All patient anterior-posterior (AP) radiographs were assessed using the modified Risser-Ferguson method of measurement9,10 consisting of estimation of the centroid of each vertebra with a best fit line to approximate the spinal alignment. This method was chosen as these patients did not exclusively have scoliosis warranting the Cobb angle of measurement. Although some had moderate scoliosis, most simply had a ‘lean’ to the left or right not due to muscle spasm (not an antalgic posture). This measurement method has good to very good inter- and intra-rater reliability.9,10

All patients underwent treatment to correct the coronal plane deformity. Chiropractic BioPhysics© (CBP©) methods3,11,12 that incorporated opposite lateral translation exercises, spinal adjustments, and spinal traction were employed in the attempt to reduce the deformities. CBP technique methods are an evidence-based approach to postural disorders that incorporates corrective ‘mirror image©’ postural exercises, spinal adjustments and spine traction in the opposite of the presenting posture misalignment. For this series, an opposite lateral displacement of the spine and torso was the corrective approach for these patients.

Specifically, all patients performed exercises, adjustments and traction in the office as well as home exercises. The exercises consisted of a right or left thoracic translation on a vibration platform (Powerplate®, Performance Health Systems LLC, Northbrook, IL, USA) for a 2-minute duration (Figure 1).13 Each repetition was held for 5 seconds with a 1-second rest. Prescription of home exercises were also given at a frequency of 100 per day. All patients received manual adjustments which consisted of thoracolumbar spinal manipulation and application of a hand-held instrument (Impulse®, Neuromechanical Innovations, Chandler, AZ, USA) to the paraspinal muscles while positioned in the mirror image posture (i.e. torso positioned left or right relative to the pelvis) while laying prone on an adjusting table. All patients were placed in the Meyer’s wall traction unit (Circular Traction Supply, Inc., Huntington Beach, CA, USA) which stressed the spine to the left or right relative to the pelvis in a standing or seated position (Figures 2 and 3). Each patient worked up to a maximum of 12 minutes in the wall unit. Two patients were seated (Patients 3 and 4) and three were positioned standing in the wall unit (Patients 1, 2 and 5). The patients who were seated could not tolerate standing due to getting either light headed and/or having difficulty with the intensity of standing traction.

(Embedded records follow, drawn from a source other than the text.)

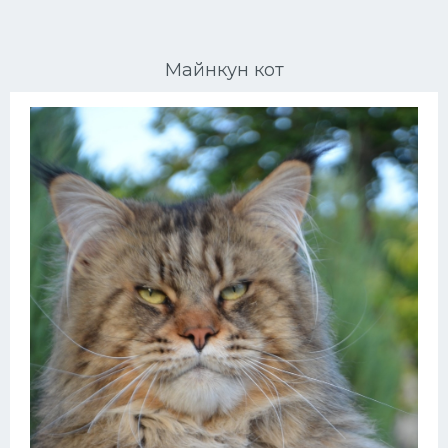
Ориентальные кошки
Майнкун кот
Мейн Куны
Сибирские кошки
Большие кошки
Сиамские кошки
Окрасы кошек
Сфинксы
Мебель для животных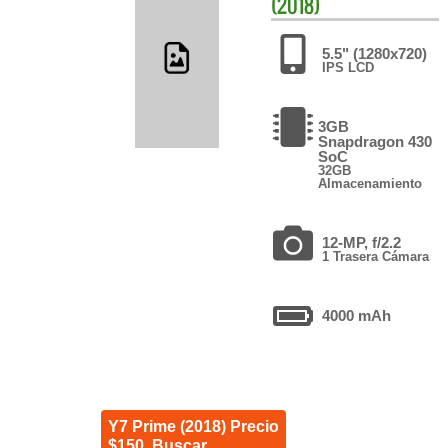
(2018)
5.5" (1280x720)
IPS LCD
3GB
Snapdragon 430
SoC
32GB
Almacenamiento
12-MP, f/2.2
1 Trasera Cámara
4000 mAh
Y7 Prime (2018) Precio
$150. Buscar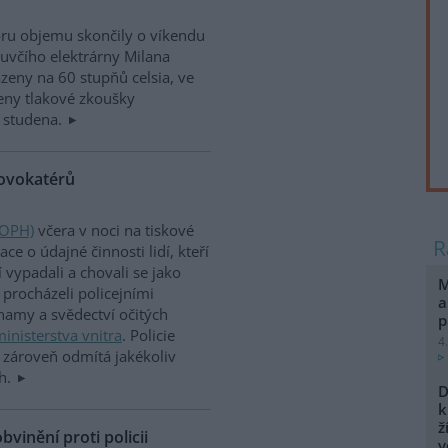
ru objemu skončily o víkendu
luvčího elektrárny Milana
eny na 60 stupňů celsia, ve
eny tlakové zkoušky
 studena.
rovokatérů
(OPH)
včera v noci na tiskové
e o údajné činnosti lidí, kteří
vypadali a chovali se jako
M
procházeli policejními
a
namy a svědectví očitých
p
inisterstva vnitra
. Policie
4
le zároveň odmítá jakékoliv
ch.
D
k
ž
vinění proti policii
v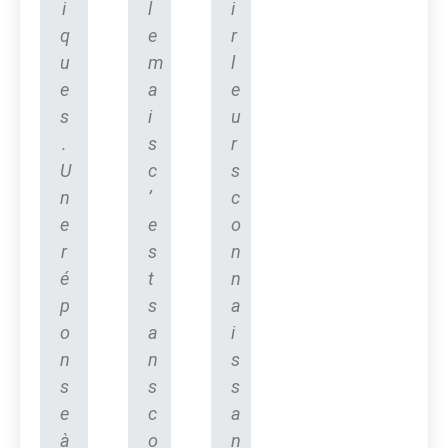
i
l
i
q
e
r
u
m
l
e
a
e
s
i
u
.
s
r
U
c
s
n
’
c
e
e
o
r
s
n
é
t
n
p
s
a
o
a
i
n
n
s
s
s
s
e
c
a
à
o
n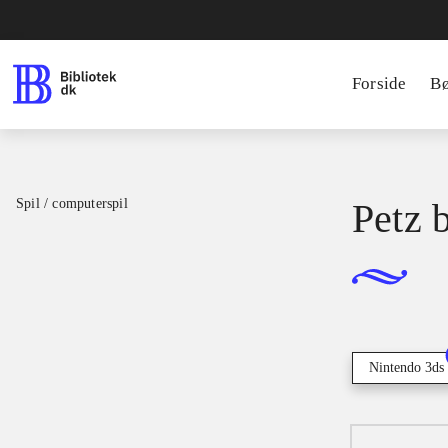
Forside
B
Spil / computerspil
Petz 
Nintendo 3ds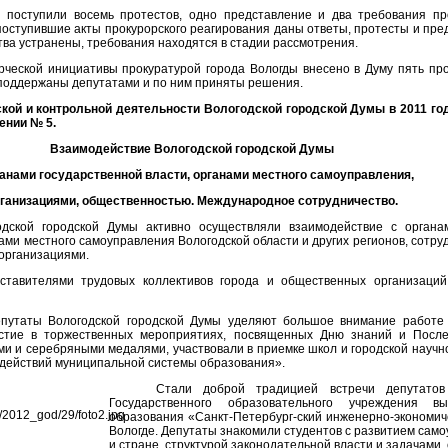
у поступили восемь протестов, одно представление и два требования пр
поступившие акты прокурорского реагирования даны ответы, протесты и пр
а устранены, требования находятся в стадии рассмотрения.
орческой инициативы прокуратурой города Вологды внесено в Думу пять пр
 поддержаны депутатами и по ним приняты решения.
кой и контрольной деятельности Вологодской городской Думы в 2011 г
ении № 5.
Взаимодействие Вологодской городской Думы
ганами государственной власти, органами местного самоуправления,
ганизациями, общественностью. Международное сотрудничество.
дской городской Думы активно осуществляли взаимодействие с органам
ами местного самоуправления Вологодской области и других регионов, сотр
организациями.
ставителями трудовых коллективов города и общественных организаций,
епутаты Вологодской городской Думы уделяют большое внимание работе
стие в торжественных мероприятиях, посвященных Дню знаний и После
и и серебряными медалями, участвовали в приемке школ и городской научн
действий муниципальной системы образования».
Стали доброй традицией встречи депутатов
Государственного образовательного учреждения в
образования «Санкт-Петербург-ский инженерно-экономиче
Вологде. Депутаты знакомили студентов с развитием само
и стране, структурой законодательной власти и задачами,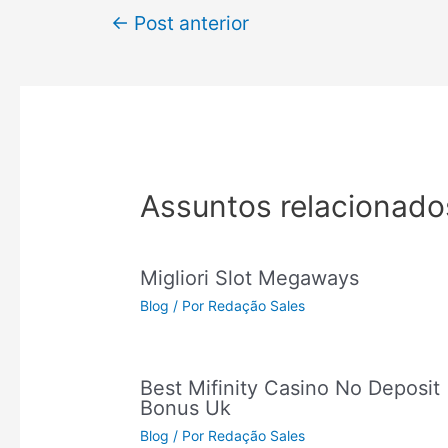
←
Post anterior
Assuntos relacionado
Migliori Slot Megaways
Blog
/ Por
Redação Sales
Best Mifinity Casino No Deposit
Bonus Uk
Blog
/ Por
Redação Sales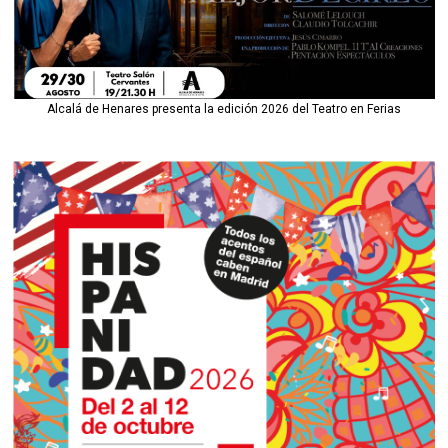
Alcalá de Henares presenta la edición 2026 del Teatro en Ferias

A summary of the patient data and results are shown in Table 1.

Figure 1
Figure 1.Corrective ‘mirror image’ exercises. The patient translates their torso to the left or right, whichever is opposite to their presenting coronal asymmetry.
Figure 2
Figure 2.Translation traction. Side-shifting corrective traction is performed to pull the torso opposite of the presenting posture.
Figure 3
Figure 3.Translation traction. Side-shifting corrective traction is performed to pull the torso opposite of presenting posture. The seated position is preferred for patients with balance or lower extremity strength issues.
Table 1
Table 1.Patient age, sex, number of treatments, pre- and post- pain and radiographic details.

Note: NPRS: numeric pain rating scale (0= no pain, 10= worst pain ever); Txt(s): treatment(s).

Results

Case 1

A 51-year-old male (185cm, 141kg) presented with a chief complaint of low back pain (LBP) and secondary complaints of numbness in the feet, cold feet, ankle pain, mid-back cramping, heartburn, neck pain and stiffness, as well as allergies.

He had an observable right thoracic upper body translation. Static palpation revealed hypertonicity, tenderness upon palpation, and motion restriction at right T5, right sacrum, left L2, left L5, right T12, right C7 and left C3. The patient also had positive signs for the orthopedic tests of Soto Hall for LBP, Kemp’s test bilaterally and Yeoman’s test on the right. Muscle testing showed a 4/5 for knee flexion on the left and right. Range of motion testing demonstrated lumbar flexion, extension, bilateral lateral flexion and rotation showed restriction and elicited pain throughout the entire lumbar spine region. Reflex testing showed the right patellar and left Achilles’ reflexes were diminished (1+). Dermatome sensory testing showed that areas associated with L4, L5 and S1 showed hypoesthesia on the left.

The AP thoraco-lumbar X-ray showed a right whole spine translation and lean of 33.7mm (Figure 4). There was a mild degenerative left lumbar scoliosis in the lower lumbar spine from L3 to L5 (18.5°) with a compensatory opposite right curve from T12 to L3 (10.3°). The spine cephalic to the curves was straight with a lean to the right.

Figure 4
Figure 4.Case 1 AP thoracolumbar radiographs. Left: Initial shows a right coronal shift of 34mm, a 10.3° T12-L3 right upper lumbar scoliosis and a 18.4° L3-L5 left lower lumbar scoliosis; Right: Post-treatment shows a right coronal shift of 3mm, a 10.5° T12-L3 right upper lumbar scoliosis and a 7.5° L3-L5 left lower lumbar scoliosis.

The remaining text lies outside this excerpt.